„Koste es, was es wolle“

Im März 2025 jährt sich der erste Lockdown zum fünften Mal – über insgesamt zwei Jahre waren vor allem Frauen zurückgeworfen auf den Eiertanz zwischen Homeoffice und Homeschooling. Dieser Text basiert auf meinen Erfahrungen und Erlebnissen im Jahr 2020….

Aschenputtel & Abstand

Es gibt Tage, da möchte ich mir aus den schicken Seidenstrümpfen, die momentan keiner braucht, und den Wollresten aus dem Werkunterricht der Kinder einen Strick drehen. Es ist nämlich kein Zuckerschlecken, auch wenn wir wie die Weltmeister backen. In den Monaten des Homeschoolings und der Ungewissheit löse ich mich als Person auf und bin nur noch Sekretärin, Animateurin und Köchin, da mir alle Aufträge und beruflichen Verpflichtungen wegbrechen. Das Spielen von Skipbo und Siedler von Catan beginnt unsere Wochen mehr zu strukturieren als die Schule. Und doch machen wir Tag für Tag das Beste aus der Situation, koste es, was es wolle.

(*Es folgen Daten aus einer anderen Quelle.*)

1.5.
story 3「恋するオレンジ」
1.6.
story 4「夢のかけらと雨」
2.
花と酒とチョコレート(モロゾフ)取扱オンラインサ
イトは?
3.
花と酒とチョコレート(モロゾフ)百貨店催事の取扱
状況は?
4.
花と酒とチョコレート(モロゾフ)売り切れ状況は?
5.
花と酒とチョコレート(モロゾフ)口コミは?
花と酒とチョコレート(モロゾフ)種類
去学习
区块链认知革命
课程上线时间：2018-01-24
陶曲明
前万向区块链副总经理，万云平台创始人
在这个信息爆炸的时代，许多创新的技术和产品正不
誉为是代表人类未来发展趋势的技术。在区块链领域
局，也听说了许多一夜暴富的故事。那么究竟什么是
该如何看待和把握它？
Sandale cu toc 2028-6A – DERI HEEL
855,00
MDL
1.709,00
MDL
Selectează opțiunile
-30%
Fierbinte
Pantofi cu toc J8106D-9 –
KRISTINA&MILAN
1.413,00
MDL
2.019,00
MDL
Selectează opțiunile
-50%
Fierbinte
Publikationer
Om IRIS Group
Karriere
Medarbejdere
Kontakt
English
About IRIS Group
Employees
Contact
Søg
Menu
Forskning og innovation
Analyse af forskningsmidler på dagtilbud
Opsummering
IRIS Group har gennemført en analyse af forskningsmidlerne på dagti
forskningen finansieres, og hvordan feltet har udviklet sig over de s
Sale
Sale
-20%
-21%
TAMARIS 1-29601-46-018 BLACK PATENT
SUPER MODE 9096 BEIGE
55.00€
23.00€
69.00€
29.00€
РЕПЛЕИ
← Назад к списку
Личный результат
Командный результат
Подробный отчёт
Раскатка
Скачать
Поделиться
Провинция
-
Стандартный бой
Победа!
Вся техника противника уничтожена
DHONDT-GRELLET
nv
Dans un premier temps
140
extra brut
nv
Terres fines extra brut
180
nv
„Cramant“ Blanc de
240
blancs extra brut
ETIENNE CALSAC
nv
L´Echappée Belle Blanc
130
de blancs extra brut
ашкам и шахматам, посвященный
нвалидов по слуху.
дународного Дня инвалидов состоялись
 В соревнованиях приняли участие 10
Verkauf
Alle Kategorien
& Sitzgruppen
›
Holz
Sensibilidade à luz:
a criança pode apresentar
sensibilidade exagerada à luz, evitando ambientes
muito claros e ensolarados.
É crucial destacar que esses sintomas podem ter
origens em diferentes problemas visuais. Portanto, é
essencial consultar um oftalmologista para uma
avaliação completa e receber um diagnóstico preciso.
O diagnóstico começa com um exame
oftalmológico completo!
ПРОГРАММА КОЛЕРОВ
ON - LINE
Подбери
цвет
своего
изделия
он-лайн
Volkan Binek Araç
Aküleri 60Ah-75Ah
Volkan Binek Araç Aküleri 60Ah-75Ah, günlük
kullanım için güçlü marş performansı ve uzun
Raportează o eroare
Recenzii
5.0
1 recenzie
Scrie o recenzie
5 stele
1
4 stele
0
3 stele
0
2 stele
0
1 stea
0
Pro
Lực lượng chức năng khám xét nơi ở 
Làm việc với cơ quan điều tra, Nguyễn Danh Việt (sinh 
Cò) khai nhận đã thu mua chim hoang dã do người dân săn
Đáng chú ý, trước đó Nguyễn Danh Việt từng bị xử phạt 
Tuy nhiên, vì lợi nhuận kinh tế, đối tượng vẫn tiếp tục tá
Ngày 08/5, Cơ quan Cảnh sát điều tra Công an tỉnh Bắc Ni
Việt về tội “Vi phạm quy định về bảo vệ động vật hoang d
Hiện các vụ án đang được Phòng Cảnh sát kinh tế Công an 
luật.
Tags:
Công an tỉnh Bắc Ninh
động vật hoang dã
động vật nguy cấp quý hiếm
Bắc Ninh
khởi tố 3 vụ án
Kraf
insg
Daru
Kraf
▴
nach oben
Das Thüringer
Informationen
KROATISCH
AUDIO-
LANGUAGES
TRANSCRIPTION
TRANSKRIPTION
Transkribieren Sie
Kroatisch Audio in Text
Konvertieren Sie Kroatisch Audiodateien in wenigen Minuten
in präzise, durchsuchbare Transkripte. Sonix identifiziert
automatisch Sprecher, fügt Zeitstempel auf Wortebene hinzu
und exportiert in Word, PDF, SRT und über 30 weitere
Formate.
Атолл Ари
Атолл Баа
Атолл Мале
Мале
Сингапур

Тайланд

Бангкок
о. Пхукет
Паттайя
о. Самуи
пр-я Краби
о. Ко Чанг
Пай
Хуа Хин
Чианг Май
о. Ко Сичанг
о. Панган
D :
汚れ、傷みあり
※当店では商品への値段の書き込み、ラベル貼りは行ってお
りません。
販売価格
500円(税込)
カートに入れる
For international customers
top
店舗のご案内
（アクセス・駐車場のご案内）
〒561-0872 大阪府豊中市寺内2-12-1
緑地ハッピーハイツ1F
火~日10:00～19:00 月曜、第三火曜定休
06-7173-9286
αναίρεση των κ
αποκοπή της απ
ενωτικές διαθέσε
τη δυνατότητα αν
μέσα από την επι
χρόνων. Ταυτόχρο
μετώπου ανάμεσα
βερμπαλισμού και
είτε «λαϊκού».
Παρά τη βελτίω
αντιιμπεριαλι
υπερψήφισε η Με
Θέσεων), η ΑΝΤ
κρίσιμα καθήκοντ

Homeschooling & Hausfrauenfrust

Durch das Haus scheppern Stimmen und mir bleibt nur noch die Küche, wo ich neben dem Laptop Pizzateig ansetze, die Lasagne ins Rohr schiebe und Apfelstrudel mit Staubzucker bestreue. Im Alltag Besonderheiten: Diskolicht-Partys, Gruselgeschichten im Kerzenlicht, Lagerfeuer mit Marshmallows. Wir kleben Collagenpostkarten für Verwandte, die wir nicht sehen dürfen, und denken uns jedes Wochenende ein Motto für die Mahlzeiten aus. Aus reiner Langeweile beginnen wir wieder zu rauchen, auch wegen dem aufregenden Kitzel, uns vor den Kindern verstecken zu können. Ich fühle mich müde und leer, doch ich halte den Kopf hoch, koste es, was es wolle.

Burnout & Bier

Eine TCM-Ärztin, kinderlos, mahnt mich mit den Worten „Mehr Beruf, weniger Mama!“, was ein inneres Aufschluchzen auslöst, denn die Kinder sind die ganze Zeit zuhause und der Job ist weg. Wann die Schulen wieder öffnen, steht den Politikern in den Stirnfalten geschrieben. Die beste Burnoutprävention bleibt also backen und wir zaubern Stracciatella-Muffins, Erdbeerrouladen, Krapfen, Raffaello-Rollen mit Krokant, Obsttorten, und zu den vielen Geburtstagen ohne Freunde eine Regenbogentorte, einen Star Wars Kubus, einmal Modell „Alice im Wunderland“, sogar die Akropolis, später Lebkuchen und bunt verzierte Kekse. Koste es, was es wolle.

Krisen & Kälte

Anfang November verübt ein Terrorist einen rassistisch-religiös motivierten Amoklauf in Wien, was mich in schwarze Trägheit wirft. Mitte November bin ich mit den Kindern am Pantherspielplatz am Schlossberg und am Nachmittag findet die Pressekonferenz statt, die wenig überraschend einen harten Lockdown verkündet. Seitdem sind Lokale und Kulturbetriebe geschlossen, der Handel wird so schnell wie möglich wieder geöffnet. Ende November frage ich eine Freundin in einem Brief: „Fühlen sich deine Tage auch an wie Matsch?“ Ich bin wundgescheuert vom Warten und vom Heimchen spielen. Bleib aufrecht, koste es, was es wolle.

Gatsch & Grant

Mitte Dezember beginnt es zu schneien, so viel, dass der Schnee sogar liegen bleibt. Müllsackrodeln schlägt also klar den Mathematikunterricht über MS-Teams und die Kinder sind so lange draußen, bis wir sie in der Badewanne wieder auftauen müssen. Mit roten Wangen sitzen sie beim Abendessen – lange haben wir sie nicht mehr so gelöst erlebt. Wir erkannten unsere Kinder in den letzten Monaten oft nicht wieder: Zuvor souverän, bringen sie jetzt einfache Tätigkeiten zu Tränen. Und ich bleibe weiterhin rund um die Uhr verfügbar als Motivationscoach und Mathelehrerin, koste es, was es wolle.
(Denn was wiegt schon so ein Frauenherz?)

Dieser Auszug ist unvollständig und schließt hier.